5

I have often read that logical positivism holds only empirical data to be valid, yet as this view can't be empirical confirmed, it refutes itself. Is this true?

9
  • Perhaps "contradictory" is not the correct approach. See Logical Empiricism for discussion of Verificationism, and Anti-metaphysics with ref to A.J.Ayer's 1936 booklet: Language, Truth, and Logic and the discussion about "the persistent criticism that verificationism is self-undercutting" as well as Carnap's Principle of Tolerance. Commented Feb 21, 2017 at 8:39
  • Can't be empirically confirmed? All our buildings and towers are built upon Newton's laws, the dangers of super-resistant bacteria are known after Darwin's laws, all plastics and new chemical materials are drawn from century-old chemistry. At the same time, two thousand years old religion keeps promising something they'll never give (salvation), because they can't. What is there yet to be confirmed?
    – Rodrigo
    Commented Feb 21, 2017 at 14:54
  • 2
    Possible duplicate of How do Logical Positivists respond to the "Positivism is self-defeating" argument
    – E...
    Commented Feb 21, 2017 at 18:26
  • @Rodrigo How does any of that confirm logical positivism?
    – Conifold
    Commented Feb 21, 2017 at 21:29
  • @Conifold I thought "logical positivism" was essentially the same "positivism".
    – Rodrigo
    Commented Feb 21, 2017 at 22:54

3 Answers 3

3

No, not contradictory, but in the words of A.J. Ayer to Bryan Magee, "nearly all of it was false." (From the show "Men of Ideas, episode six: "Logical Positivism and its Legacy")

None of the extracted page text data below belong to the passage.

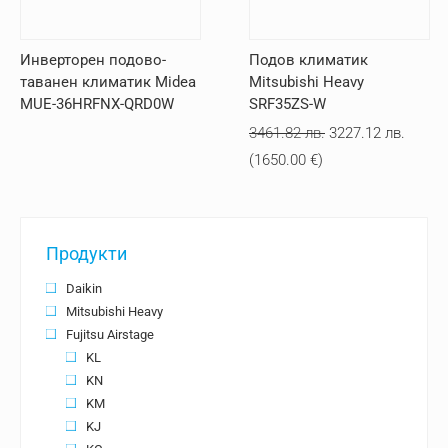
Инверторен подовo-
Подов климатик
таванен климатик Midea
Mitsubishi Heavy
MUE-36HRFNX-QRD0W
SRF35ZS-W
Original
Текущ
3461.82
лв.
3227.12
лв.
price
цена
(
1650.00
€
)
was:
е:
3461.82 лв..
3227.1
Продукти
Daikin
Mitsubishi Heavy
Fujitsu Airstage
KL
KN
KM
KJ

MAGEE: Now logical positivism must have had actually some real defects. What do you now in retrospect think the main shortcomings of the movement were.

AYER: I suppose the greatest defect...is that nearly all of it was false. (hearty laughter from the two of them)

MAGEE: I think you need to say a little more about that.

AYER: Perhaps that’s being too harsh on it. I still want to say that it was true in spirit in a way, that the attitude was right. But if one goes for the details, first of all the verification principle never got itself properly formulated. I tried several times and it always let in either too little or too much, and to this day it hasn’t received a properly logically precise formulation. Then, the reductionism just doesn’t work. You can’t reduce statements, even ordinary simple statements about cigarette cases and glasses and ashtrays, to statements about sense data, let alone more abstract statements of science...If you go in detail very, very little survives. What survives is the general rightness of the approach.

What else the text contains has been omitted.